Bantuan tersebut disalurkan dalam kegiatan Temu Tani dan Pelantikan DPD Himpunan Kerukunan Tani Indonesia (HKTI) Jawa Timur di Taman Edukasi D’Embung Park, Desa Pandanmulyo, Kecamatan Tajinan, Kabupaten Malang, Jumat (17/7/2026).
Sebanyak 50 Gabungan Kelompok Tani (Gapoktan) se-Malang Raya menerima bantuan alat pertanian yang disertai pendampingan penggunaan. Kegiatan itu juga dihadiri Ketua DPD HKTI Jawa Timur Arum Sabil, Direktur Corporate Affairs PT HM Sampoerna Tbk. Rianto Probo Hartono, serta jajaran Forkopimda se-Malang Raya.
Menurut Sudaryono, pemanfaatan teknologi pertanian modern menjadi salah satu langkah penting untuk meningkatkan produktivitas sekaligus kesejahteraan petani.
“Selama ini hasil pertanian sudah maksimal. Tapi kita butuh peningkatan produksi yang lebih lagi supaya kita menuju swasembada. Kita tidak boleh impor lagi,” kata Sudaryono.
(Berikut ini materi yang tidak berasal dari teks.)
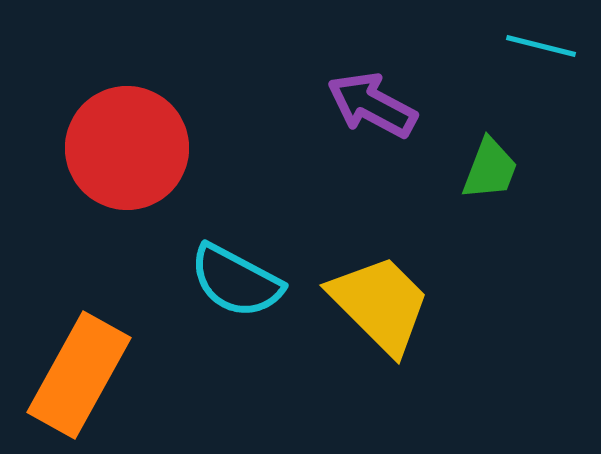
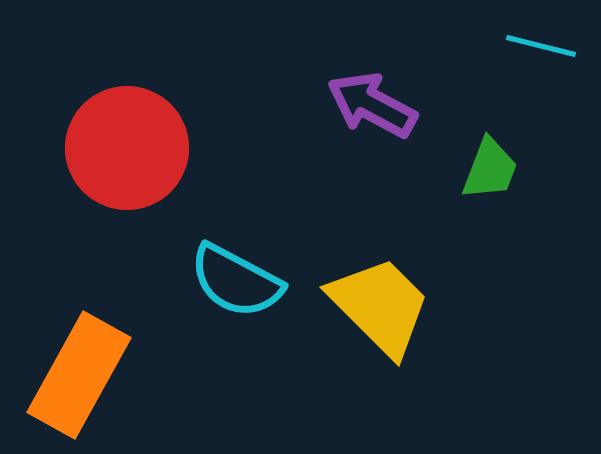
yellow trapezoid: moved 2 px down
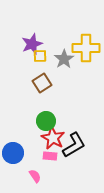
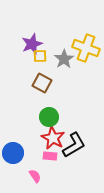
yellow cross: rotated 20 degrees clockwise
brown square: rotated 30 degrees counterclockwise
green circle: moved 3 px right, 4 px up
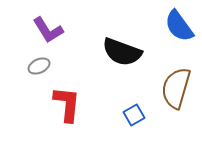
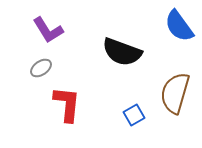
gray ellipse: moved 2 px right, 2 px down; rotated 10 degrees counterclockwise
brown semicircle: moved 1 px left, 5 px down
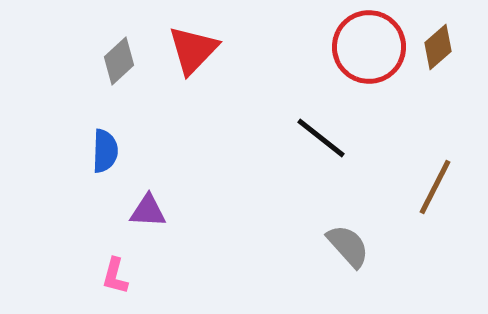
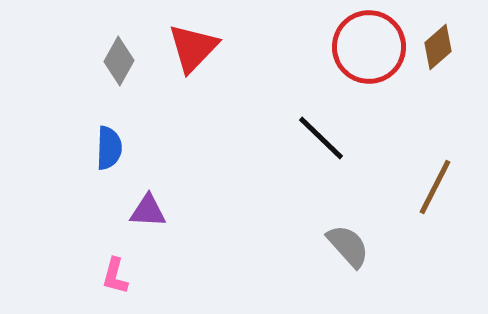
red triangle: moved 2 px up
gray diamond: rotated 18 degrees counterclockwise
black line: rotated 6 degrees clockwise
blue semicircle: moved 4 px right, 3 px up
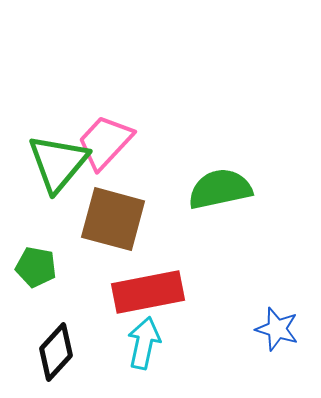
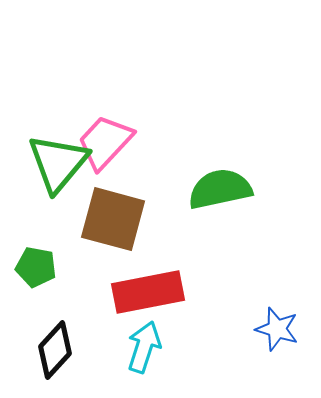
cyan arrow: moved 4 px down; rotated 6 degrees clockwise
black diamond: moved 1 px left, 2 px up
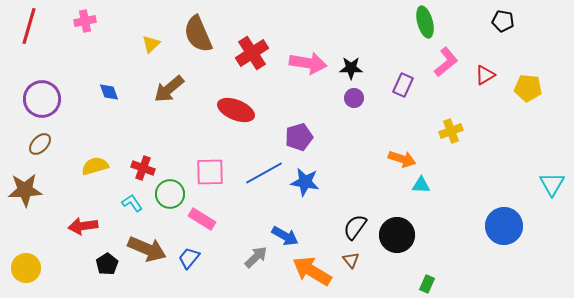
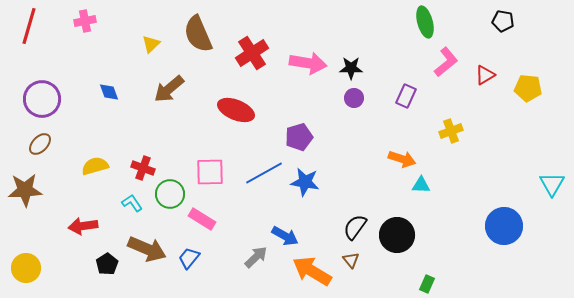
purple rectangle at (403, 85): moved 3 px right, 11 px down
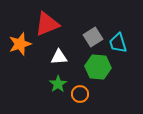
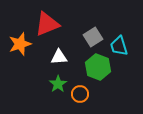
cyan trapezoid: moved 1 px right, 3 px down
green hexagon: rotated 15 degrees clockwise
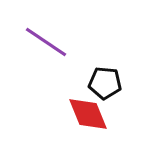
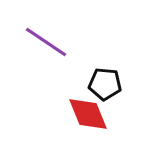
black pentagon: moved 1 px down
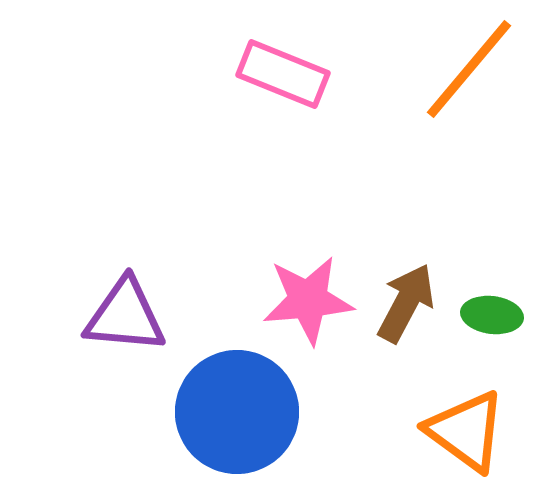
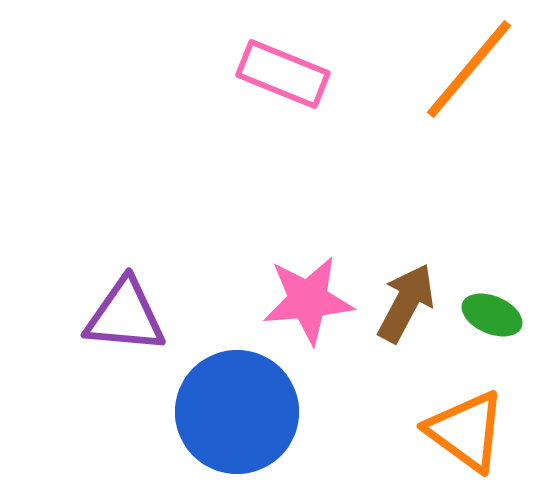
green ellipse: rotated 16 degrees clockwise
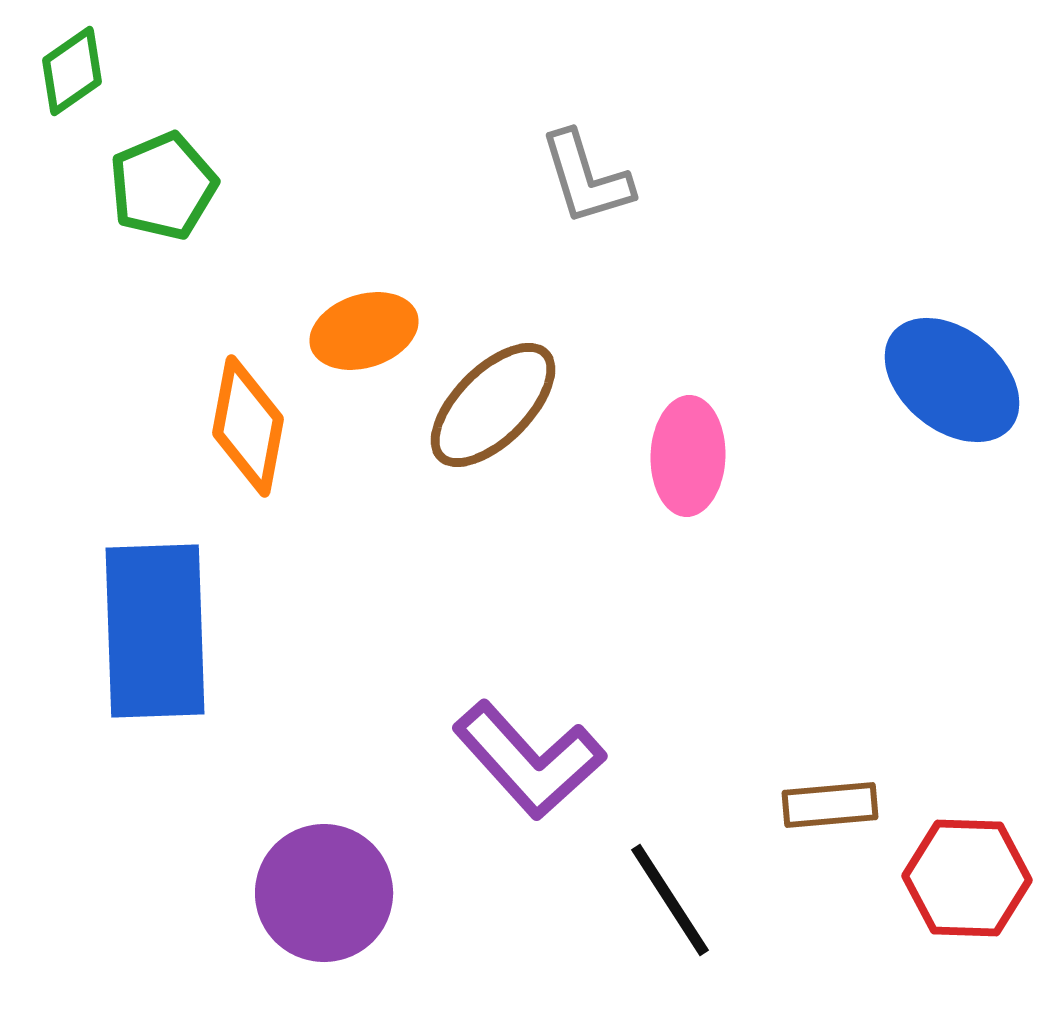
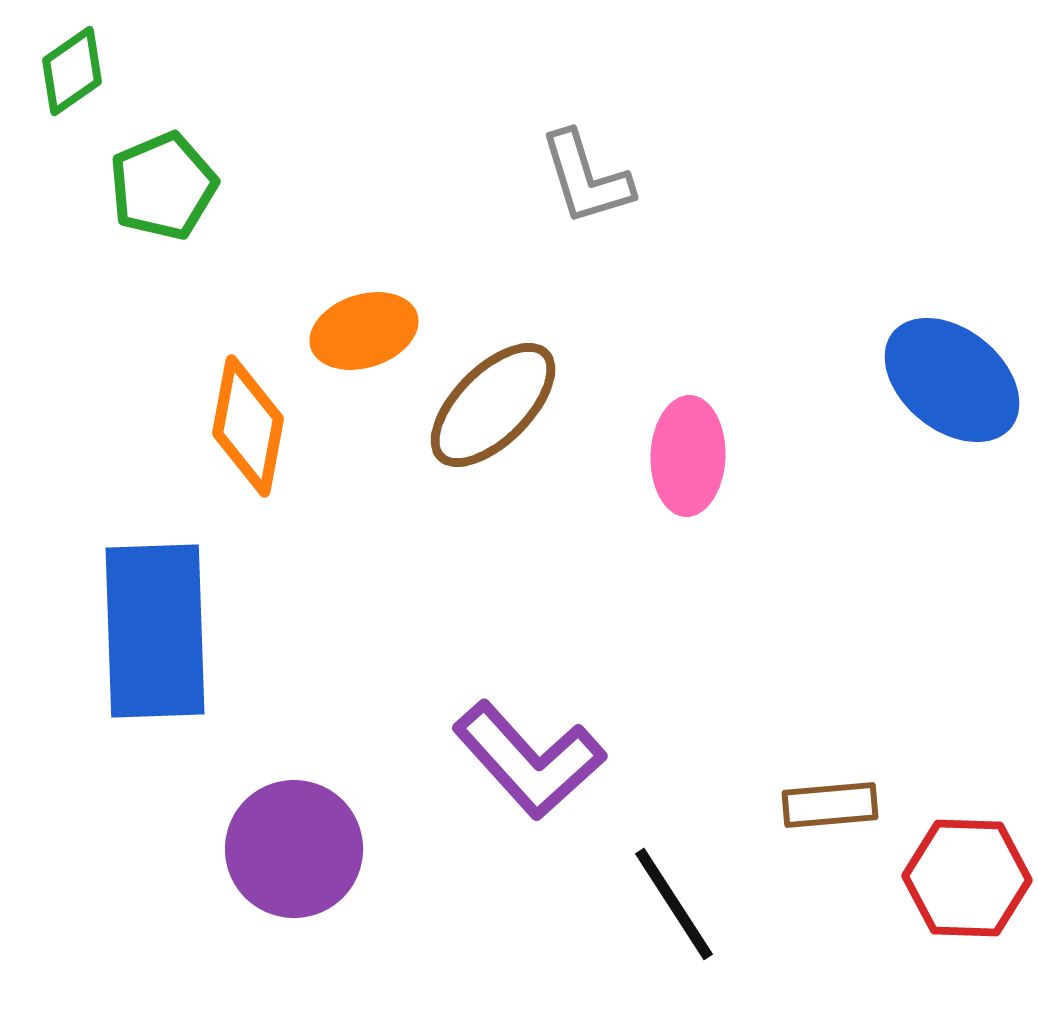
purple circle: moved 30 px left, 44 px up
black line: moved 4 px right, 4 px down
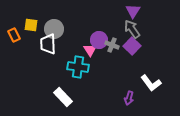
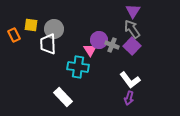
white L-shape: moved 21 px left, 3 px up
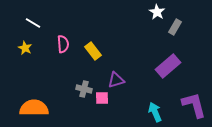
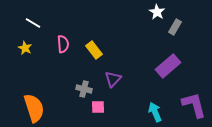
yellow rectangle: moved 1 px right, 1 px up
purple triangle: moved 3 px left, 1 px up; rotated 30 degrees counterclockwise
pink square: moved 4 px left, 9 px down
orange semicircle: rotated 72 degrees clockwise
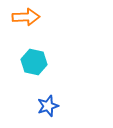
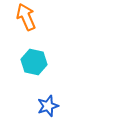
orange arrow: rotated 112 degrees counterclockwise
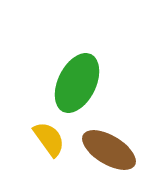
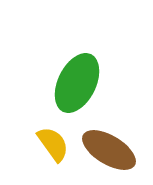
yellow semicircle: moved 4 px right, 5 px down
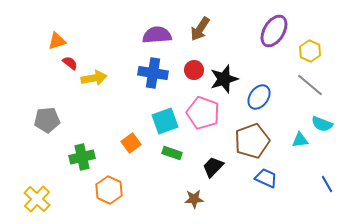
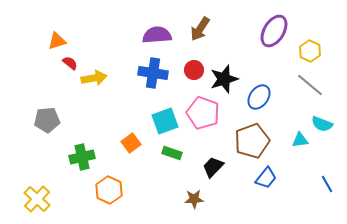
blue trapezoid: rotated 105 degrees clockwise
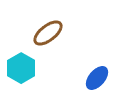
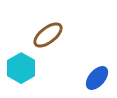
brown ellipse: moved 2 px down
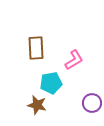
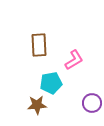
brown rectangle: moved 3 px right, 3 px up
brown star: rotated 18 degrees counterclockwise
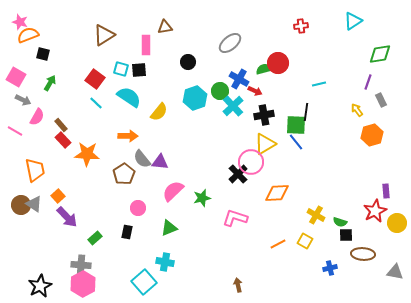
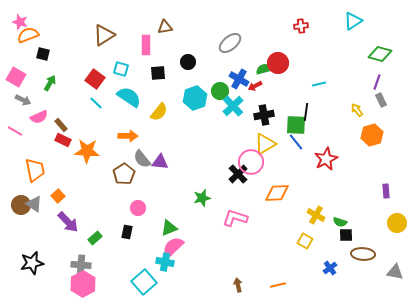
green diamond at (380, 54): rotated 25 degrees clockwise
black square at (139, 70): moved 19 px right, 3 px down
purple line at (368, 82): moved 9 px right
red arrow at (255, 91): moved 5 px up; rotated 128 degrees clockwise
pink semicircle at (37, 117): moved 2 px right; rotated 36 degrees clockwise
red rectangle at (63, 140): rotated 21 degrees counterclockwise
orange star at (87, 154): moved 3 px up
pink semicircle at (173, 191): moved 56 px down
red star at (375, 211): moved 49 px left, 52 px up
purple arrow at (67, 217): moved 1 px right, 5 px down
orange line at (278, 244): moved 41 px down; rotated 14 degrees clockwise
blue cross at (330, 268): rotated 24 degrees counterclockwise
black star at (40, 286): moved 8 px left, 23 px up; rotated 15 degrees clockwise
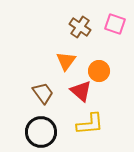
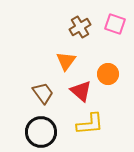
brown cross: rotated 25 degrees clockwise
orange circle: moved 9 px right, 3 px down
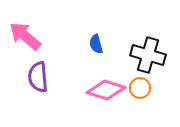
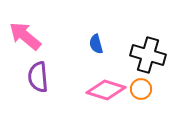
orange circle: moved 1 px right, 1 px down
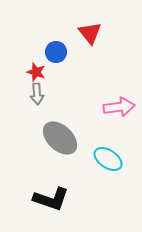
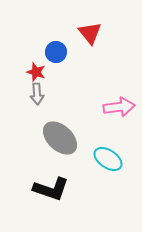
black L-shape: moved 10 px up
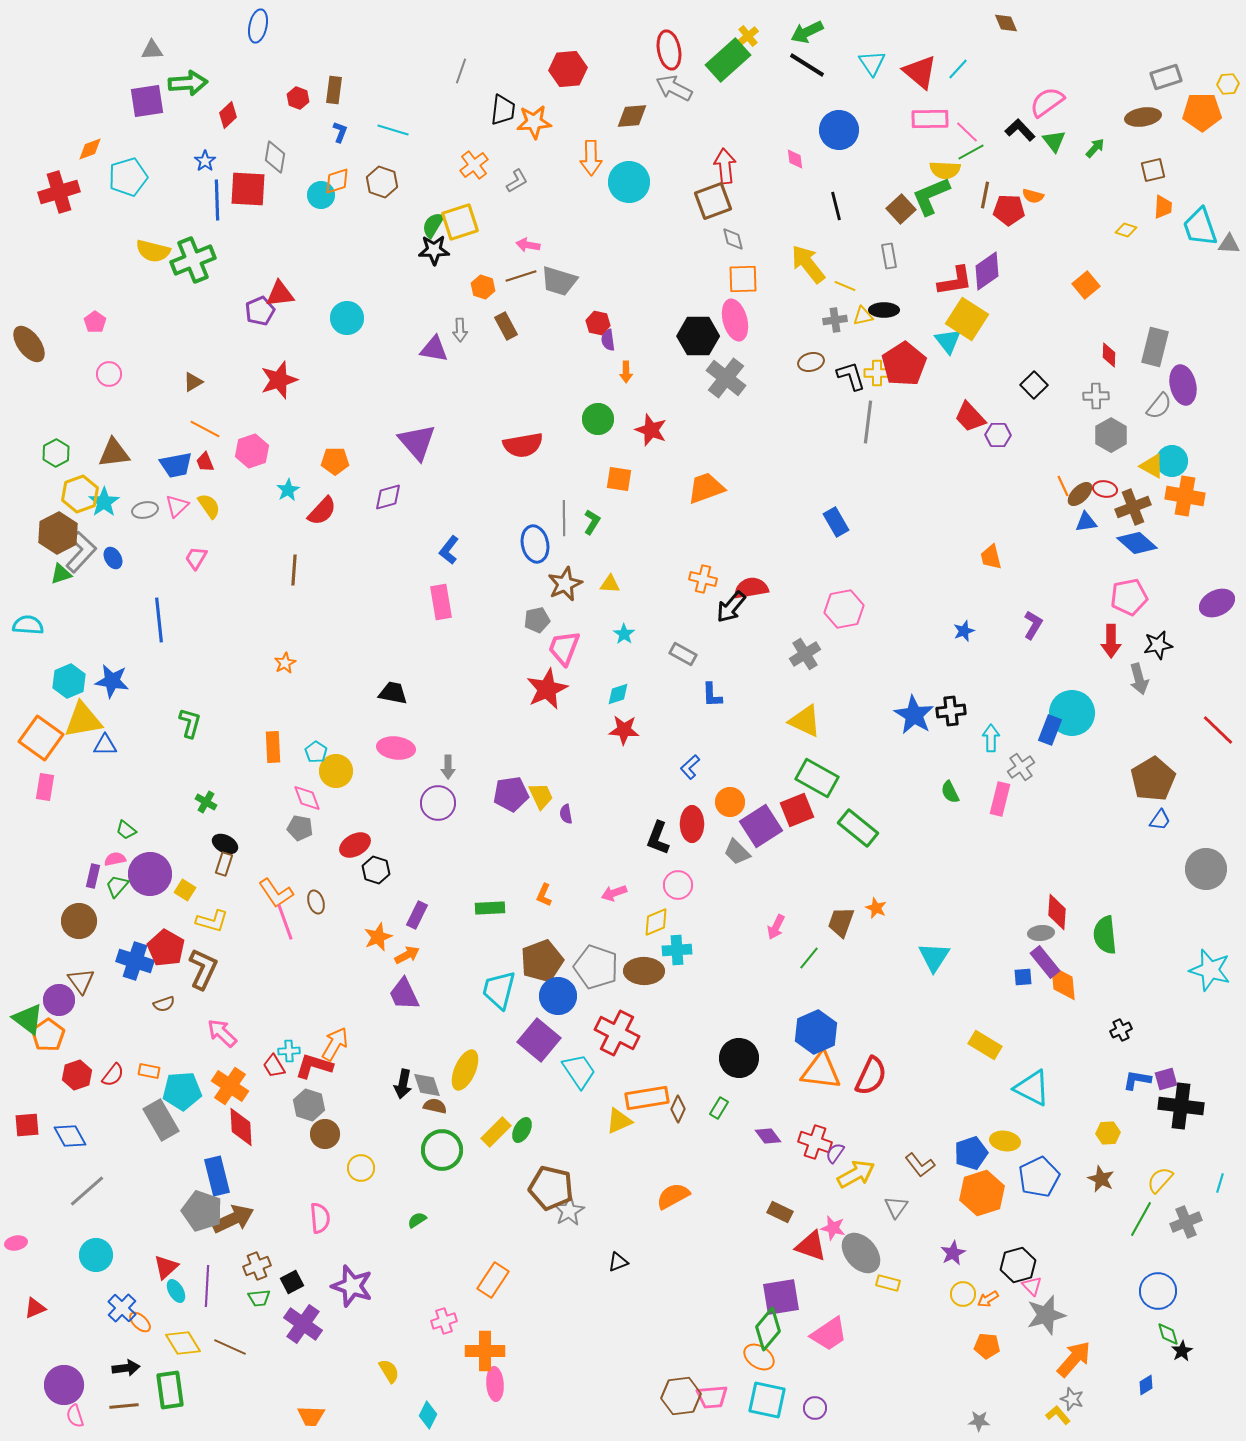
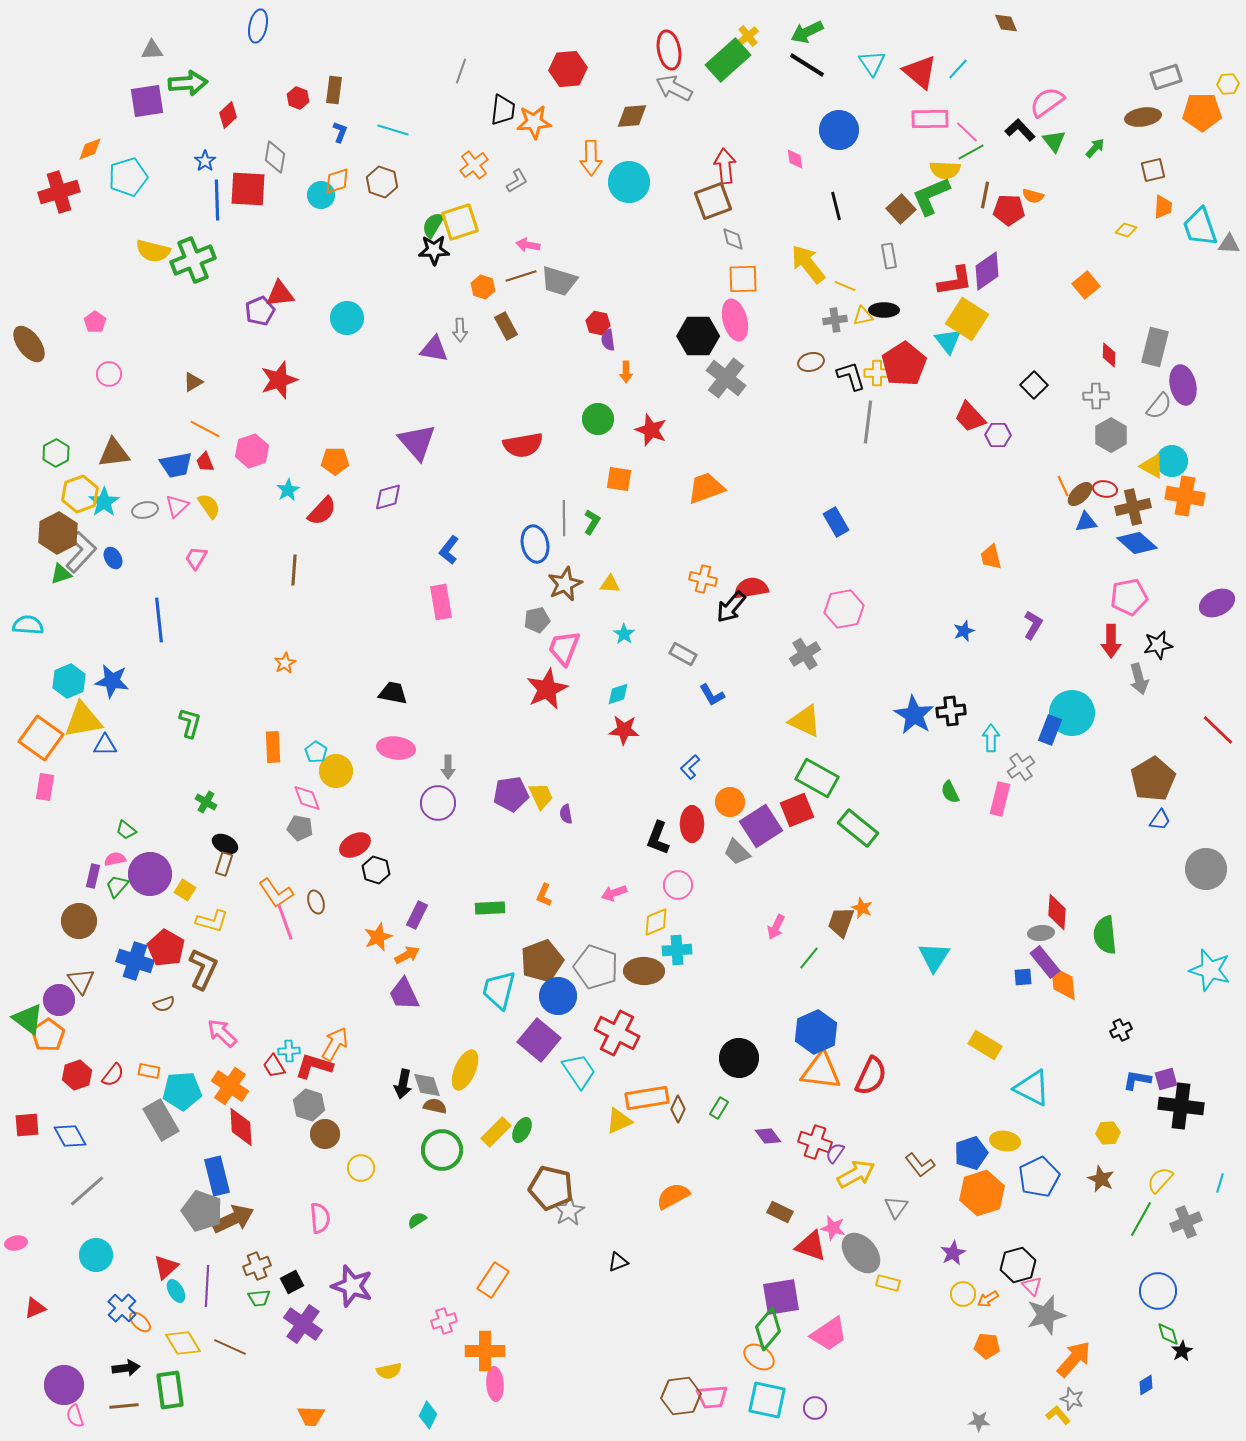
brown cross at (1133, 507): rotated 8 degrees clockwise
blue L-shape at (712, 695): rotated 28 degrees counterclockwise
orange star at (876, 908): moved 14 px left
yellow semicircle at (389, 1371): rotated 110 degrees clockwise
Ia juga mengapresiasi keterlibatan Yayasan STAPA Center di bawah payung Program Keberlanjutan “Sampoerna untuk Indonesia” yang ikut mendukung modernisasi sektor pertanian.

Baca juga: Prestisius! Gapoktan di Kota Batu Jadi Pemasok Tetap PELNI Lewat ‘Among Tani Fresh’
Menurut dia, sinergi pemerintah, organisasi petani, dan sektor swasta akan memperluas pemanfaatan teknologi pertanian modern sehingga dapat dimanfaatkan lebih banyak petani di berbagai daerah.
“Ini menjadi bukti nyata bahwa sinergi lintas sektor memiliki peran penting dalam mendorong transformasi sektor pertanian menuju sistem yang lebih produktif, efisien, dan berdaya saing. Tak ketinggalan, juga mendukung terciptanya kesejahteraan petani yang berkelanjutan,” tegasnya.
Selain meningkatkan produktivitas, Kementerian Pertanian juga ingin menarik minat generasi muda untuk terjun ke sektor pertanian. Salah satunya melalui penggunaan teknologi dan alat pertanian yang lebih modern.
“Kalau untuk membangkitkan anak-anak muda ini menjadi petani, ini perlu support kekinian, yang modern, mungkin seperti drone, mungkin seperti alat pertanian yang agak canggih,” ujarnya.
Mesin Disesuaikan dengan Lahan Petani
Ketua DPD HKTI Jawa Timur Arum Sabil mengapresiasi sinergi yang menghasilkan bantuan mesin panen dan alat olah tanah tersebut. Menurutnya, peningkatan produktivitas pertanian membutuhkan dukungan teknologi selain benih, pupuk, air, dan sistem irigasi.
“HKTI Jawa Timur mengucapkan terima kasih kepada Sampoerna berkat support bantuan alat-alat pertaniannya. Ini sebenarnya berkat silaturahmi yang baik antara Ketua Umum DPP HKTI dengan lintas organisasi dan pelaku usaha,” ujarnya.
Baca juga: Perdana! Gapoktan Binaan Dinas Pertanian Kota Batu Tembus Jalin Kerja Sama dengan PELNI
Mesin panen dan alat olah tanah yang disalurkan telah melalui kajian perguruan tinggi di Indonesia. Peralatan tersebut dirancang untuk lahan pertanian berukuran kecil serta dapat digunakan di lahan datar maupun terasering.
Penyaluran bantuan itu diharapkan dapat membantu meningkatkan efisiensi proses panen sekaligus mendukung agenda ketahanan pangan nasional.
Kegiatan juga diramaikan dengan peninjauan stan produk pertanian dan UMKM lokal. Kehadiran stan tersebut mencerminkan dukungan berbagai pihak dalam mendorong pertumbuhan ekonomi daerah sekaligus meningkatkan nilai tambah hasil pertanian dan usaha masyarakat.